If you’re feeling sad or wacky or off-center, do you need the human touch of a psychiatrist in your brain? Or would you be just as happy telling your internal ills to robot a for fixing as if you were a car in need of a mechanic?
CAT is just beginning to take hold in psychiatric practice. Although a vigorous effort is under way to produce and test programs for psychiatric treatment, and the use of computers in society is steadily increasing, most clinicians are either unfamiliar with CAT or have not yet tried to use these programs to augment traditional therapy. The time may be near when clinicians who want to use technology in psychotherapy will have access to useful and effective programs that can enhance learning, make treatment more efficient, and bring a valuable new dimension to the psychotherapeutic process.
Therapists of the future may be able to conduct their daily work with a variety of empirically tested computer tools. These adjuncts could be completed before or after a session, either in waiting rooms or at home, or even in specially designed therapy suites that provide advanced technology (such as virtual reality and fully realized multimedia treatment programs). Further development of portable devices that have better functionality and connectivity, that offer more realistic and engaging programming, and that weave together the human and technological components of treatment could provide a myriad of opportunities for realizing the promise of the computer as a therapeutic “assistant.”
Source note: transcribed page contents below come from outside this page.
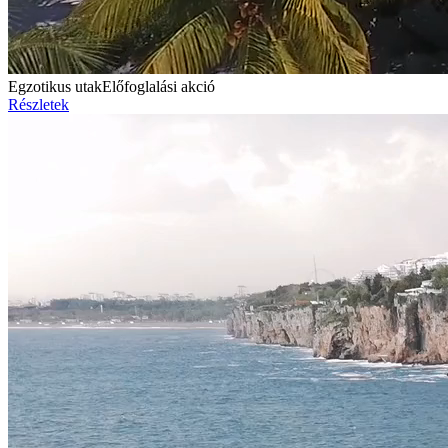
Egzotikus utak
Előfoglalási akció
Részletek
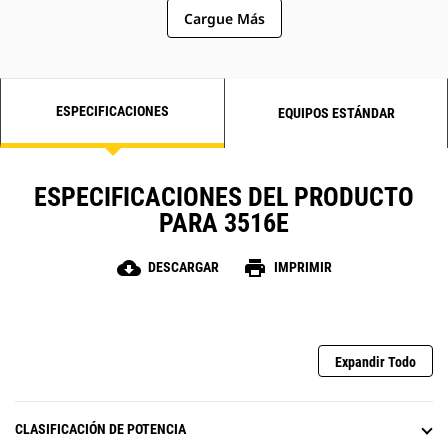
Cargue Más
ESPECIFICACIONES
EQUIPOS ESTÁNDAR
ESPECIFICACIONES DEL PRODUCTO
PARA 3516E
cloud_download
print
DESCARGAR
IMPRIMIR
Expandir Todo
CLASIFICACIÓN DE POTENCIA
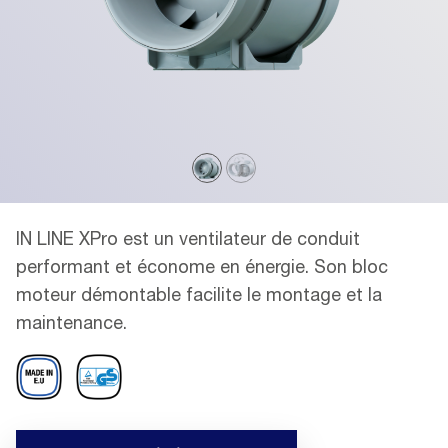
IN LINE XPro est un ventilateur de conduit
performant et économe en énergie. Son bloc
moteur démontable facilite le montage et la
maintenance.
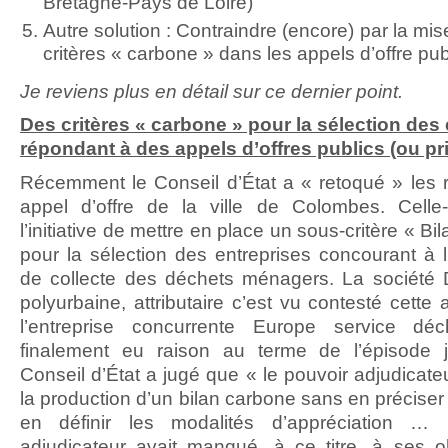
Bretagne-Pays de Loire)
Autre solution : Contraindre (encore) par la mi
critères « carbone » dans les appels d’offre pub
Je reviens plus en détail sur ce dernier point.
Des critères « carbone » pour la sélection des
répondant à des appels d’offres publics (ou pri
Récemment le Conseil d’État a « retoqué » les r
appel d’offre de la ville de Colombes. Celle-
l’initiative de mettre en place un sous-critère « B
pour la sélection des entreprises concourant à l’
de collecte des déchets ménagers. La société 
polyurbaine, attributaire c’est vu contesté cette a
l’entreprise concurrente Europe service dé
finalement eu raison au terme de l’épisode ju
Conseil d’État a jugé que « le pouvoir adjudicate
la production d’un bilan carbone sans en préciser
en définir les modalités d’appréciation …
adjudicateur avait manqué, à ce titre, à ses o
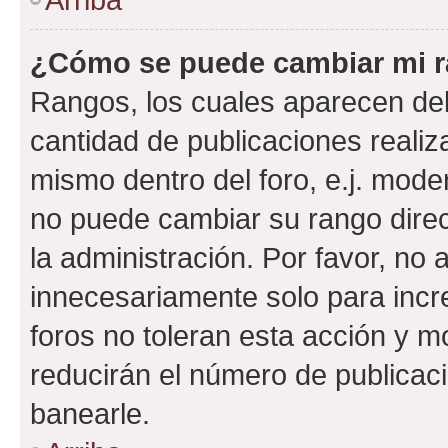
¿Cómo se puede cambiar mi 
Rangos, los cuales aparecen deb
cantidad de publicaciones realiza
mismo dentro del foro, e.j. mode
no puede cambiar su rango dire
la administración. Por favor, n
innecesariamente solo para incr
foros no toleran esta acción y 
reducirán el número de publicac
banearle.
I love the idea of cutting out the human mind-melder in therapy sessions. Too often there are internal, unexpressed interests at work in the therapist’s unconscious mind that unduly influences and directs patients to form their will in ways that may not be healthy.
No one is of a sound mind — so how can the broken fix the broken?
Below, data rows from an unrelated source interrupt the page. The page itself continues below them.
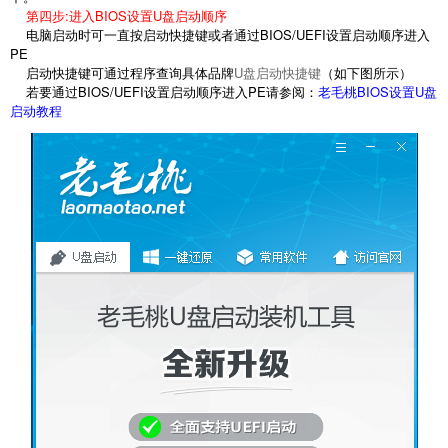
第四步:进入BIOS设置U盘启动顺序
电脑启动时可一直按启动快捷键或者通过BIOS/UEFI设置启动顺序进入
PE
启动快捷键可通过程序查询具体品牌
U盘启动快捷键
（如下图所示）
若要通过BIOS/UEFI设置启动顺序进入PE请参阅：
老毛桃BIOS设置U盘
启动教程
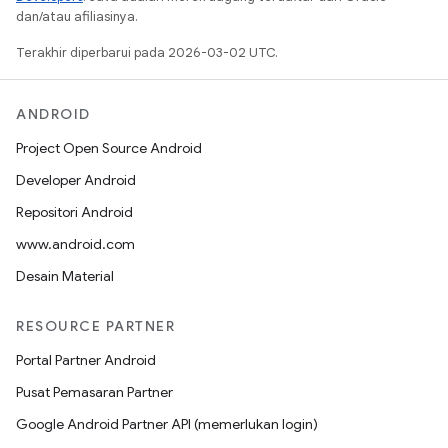
dan/atau afiliasinya.
Terakhir diperbarui pada 2026-03-02 UTC.
ANDROID
Project Open Source Android
Developer Android
Repositori Android
www.android.com
Desain Material
RESOURCE PARTNER
Portal Partner Android
Pusat Pemasaran Partner
Google Android Partner API (memerlukan login)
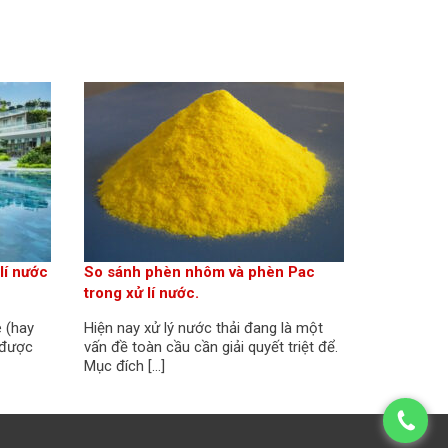
lí nước
So sánh phèn nhôm và phèn Pac
trong xử lí nước.
e (hay
Hiện nay xử lý nước thải đang là một
 được
vấn đề toàn cầu cần giải quyết triệt để.
Mục đích […]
However, the robot mind — created by imperfect intentions to achieve quiet perfection — is the ultimate therapist: A robot listens without condemning, provides disinterested analysis in a nanosecond, and can make logical conclusions for fixing the mind based on understanding and not unexpressed, internal, wants.
I am ok to be diagnosed by a robot and treated by a human being I think!
Me too, Katha! Bring on the ‘bots and let’s get healthy!